Gemstar: safer because it is further into the TALC; in terms of returns, I dunno
Rambus: riskier, both because it is not as far into the TALC, and because the Intel-related delay in adoption may allow competition (DDR DRAM) to get a foothold; in terms of returns, could be staggering given the trends in memory needs outside the PC industry and the general trend towards greater bandwidth. However, I frankly believe that it is a little ahead of its time for PC apps today; appropriate in next gen. Video games; estimated minimum 5-10 bagger in 2-3 years if it tornadoes.

Hope this helps with people?s thinking. Again, these are ideas, not firm convictions. But it would be good to hear from the thread, so as to tweak, refine and make more accurate this list. Also, I wonder if it is too early for some smart accountant-type to estimate share price growth for us if Gemstar tornadoes over the next few years.

Apollo



To: Mike Buckley who wrote (7315)10/3/1999 11:03:00 AM
From: NY Stew  Read Replies (1) | Respond to of 54805
 
Mike,

I think the risk is less with Gemstar than with Rambus. Part of my thinking has to do with my opinion that Gemstar's product is part enabling software and part applications software. Since there is no question in my mind that the product has crossed the chasm, it's not too early to invest if you believe as I do about the applications software. However, if you also believe as I do about the enabling sofware, now would be too early to be fully invested because the tornado hasn't started.

This is still the topic that I find to be the most interesting. Gemstar is deploying its IPG interface application in the forms of GuidePlus in the US and Canada and the G Guide in Taiwan and Japan at present. Others, such as MS & AOL have licensed the enabling IP and have already or are in the process of designing their own IPG interfaces such as with WebTV Plus, WebTV in Windows, DishPlayer, AOL TV and the MS IPG available from the WinCE platform. I am less familiar with the Deutsche Telekom, US West and Americast agreement details and do not know if they will deploy the IPG prepackaged, design their own or market some combination thereof.

The point is that Gemstar is not dependent upon licensees for product deployment. Conversely, those that wish to enter this market must license Gemstar IMO to enable a competitive state-of-the-art IPG.

This is without question a Gorilla market.
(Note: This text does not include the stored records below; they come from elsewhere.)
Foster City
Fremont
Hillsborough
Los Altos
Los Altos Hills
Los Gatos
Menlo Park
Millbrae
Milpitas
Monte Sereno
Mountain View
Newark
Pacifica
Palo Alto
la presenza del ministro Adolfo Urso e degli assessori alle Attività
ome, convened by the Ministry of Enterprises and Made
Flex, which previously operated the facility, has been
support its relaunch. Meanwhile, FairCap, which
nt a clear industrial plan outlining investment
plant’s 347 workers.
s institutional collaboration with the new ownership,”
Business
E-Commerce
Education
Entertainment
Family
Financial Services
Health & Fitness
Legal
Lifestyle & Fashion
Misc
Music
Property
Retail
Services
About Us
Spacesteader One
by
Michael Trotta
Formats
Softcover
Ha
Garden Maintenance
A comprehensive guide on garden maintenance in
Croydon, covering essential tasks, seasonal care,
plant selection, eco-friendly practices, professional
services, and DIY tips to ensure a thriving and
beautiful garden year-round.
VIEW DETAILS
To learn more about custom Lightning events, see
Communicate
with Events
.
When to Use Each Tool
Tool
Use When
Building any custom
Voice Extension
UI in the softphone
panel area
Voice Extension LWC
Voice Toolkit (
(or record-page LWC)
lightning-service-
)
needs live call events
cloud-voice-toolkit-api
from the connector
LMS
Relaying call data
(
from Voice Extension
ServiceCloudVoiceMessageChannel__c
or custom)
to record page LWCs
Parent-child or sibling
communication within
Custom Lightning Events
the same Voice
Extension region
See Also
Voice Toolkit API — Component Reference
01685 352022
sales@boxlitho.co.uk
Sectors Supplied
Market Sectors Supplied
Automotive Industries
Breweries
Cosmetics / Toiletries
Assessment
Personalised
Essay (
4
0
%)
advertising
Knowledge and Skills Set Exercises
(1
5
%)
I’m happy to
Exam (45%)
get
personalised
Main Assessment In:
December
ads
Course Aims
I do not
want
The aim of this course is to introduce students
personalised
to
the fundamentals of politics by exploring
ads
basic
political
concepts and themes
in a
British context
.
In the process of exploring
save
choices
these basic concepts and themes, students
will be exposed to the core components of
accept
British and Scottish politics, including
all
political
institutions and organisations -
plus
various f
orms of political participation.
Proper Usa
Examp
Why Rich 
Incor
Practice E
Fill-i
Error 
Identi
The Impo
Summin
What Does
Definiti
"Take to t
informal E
The Manual instructs us to take a basket approach of the early leaders in an emerging industry. Gemstar and TV Guide are clearly the leaders. All negotiations between the two, historical and current, are for what share Gemstar will receive of the IPG revenues in the US cable market. This says something to me.

Cable IPGs are confined to those homes in the US that have a cable STB of which the are ~30 million leaving ~80 million households outside of their reach. Add to these numbers that less than 50% of the TVs within the cable STB households are actually STB attached.
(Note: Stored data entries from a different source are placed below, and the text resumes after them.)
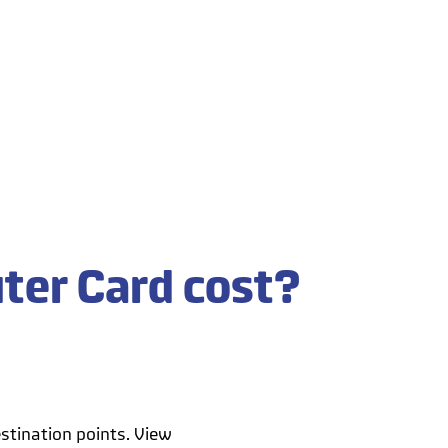
ter Card cost?
stination points. View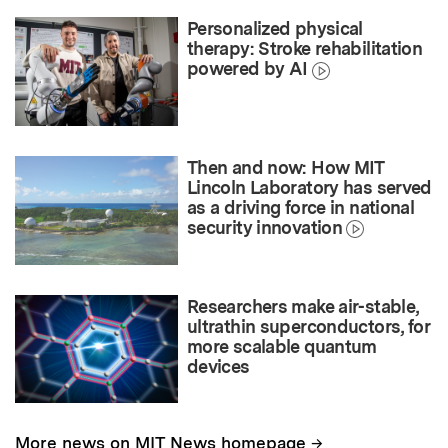
Personalized physical
therapy: Stroke rehabilitation
powered by AI
Then and now: How MIT
Lincoln Laboratory has served
as a driving force in national
security innovation
Researchers make air-stable,
ultrathin superconductors, for
more scalable quantum
devices
→
More news on MIT News homepage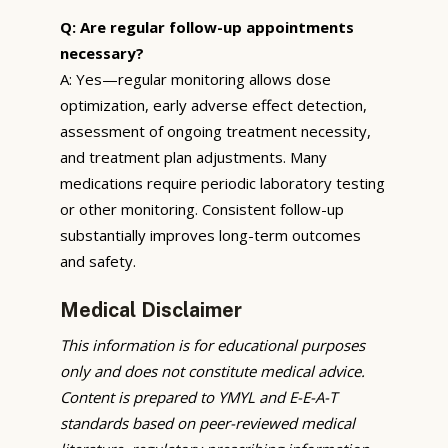
Q: Are regular follow-up appointments
necessary?
A: Yes—regular monitoring allows dose
optimization, early adverse effect detection,
assessment of ongoing treatment necessity,
and treatment plan adjustments. Many
medications require periodic laboratory testing
or other monitoring. Consistent follow-up
substantially improves long-term outcomes
and safety.
Medical Disclaimer
This information is for educational purposes
only and does not constitute medical advice.
Content is prepared to YMYL and E-E-A-T
standards based on peer-reviewed medical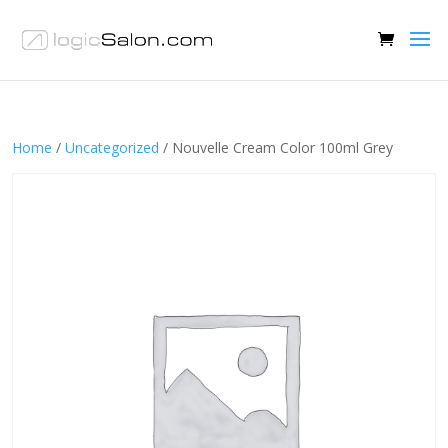
Home
/
Uncategorized
/ Nouvelle Cream Color 100ml Grey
Another developement which keeps me invested in Gemstar solely instead of a basket approach is that the major TV OEMs such as Sony, Philips, Zenith and so on have licensed and launched Gemstar's IPG. One would think that since Thomson gets a cut from the GuidePlus platform that the others would not be willing to put monies into a competitor's pockets. Surely someone would have licensed TV Guide and deploy it retail if this were a viable alternative.